Dans le passage d’Évangile, la question de saint Pierre permet à Jésus de préciser ce qu’il attend de ses apôtres, à savoir : prendre en charge le « personnel » de son maître pour lui « distribuer, en temps voulu, la ration de nourriture. » Le « personnel » pouvant être l’ensemble des fidèles et la nourriture, celle de la Parole de Dieu et des sacrements, notamment l’eucharistie. Mission centrale du prêtre, sans négliger pour autant la tenue de service, c’est-à-dire la charité et notamment le souci des plus pauvres.
Un autre aspect de la fidélité est l’attente du retour du Maître qui est le sujet principal de ce passage d’Évangile. L’Avènement du Christ à la fin des temps est dans le cœur des disciples de Jésus depuis le jour de l’Ascension où cette annonce leur a été faite. Elle est aussi au cœur de la vie du prêtre, car tout ce que nous annonçons et célébrons est orienté vers l’attente « que se réalise cette bienheureuse espérance : l’Avènement de Jésus Christ, notre Sauveur » comme le prêtre le dit à chaque messe après le Notre Père. Le prêtre est témoin de cette espérance dans tous les actes de son ministère.
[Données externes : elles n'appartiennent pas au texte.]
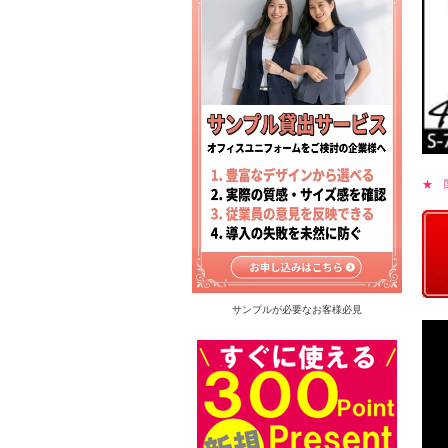
★ 
サンプルが必要なお客様必見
Enfin, heureux ces serviteurs, dit Jésus en parlant de nous tous frères et sœurs dans notre fidélité à notre état de vie. Il ajoute aussi : heureux ce serviteur en parlant de son apôtre. La fidélité dans le don de soi est une source de joie pour nous tous. Elle est aussi une source de joie pour le prêtre. Cette joie spirituelle ne supprime pas les difficultés bien sûr. Il y a de la joie, mais aussi la croix qui se dresse sur notre chemin. Mais la Croix de Jésus est source de vie et de salut pour tous, et le prêtre y participe pleinement par sa fidélité et son zèle.
Cher Jean et cher Samuel, l’Église de Quimper et Léon est heureuse de vous recevoir comme prêtres et c’est dans la prière que nous allons maintenant invoquer l’Esprit Saint, le don de Dieu, pour vous et pour l’Église que vous êtes appelés à servir. Amen.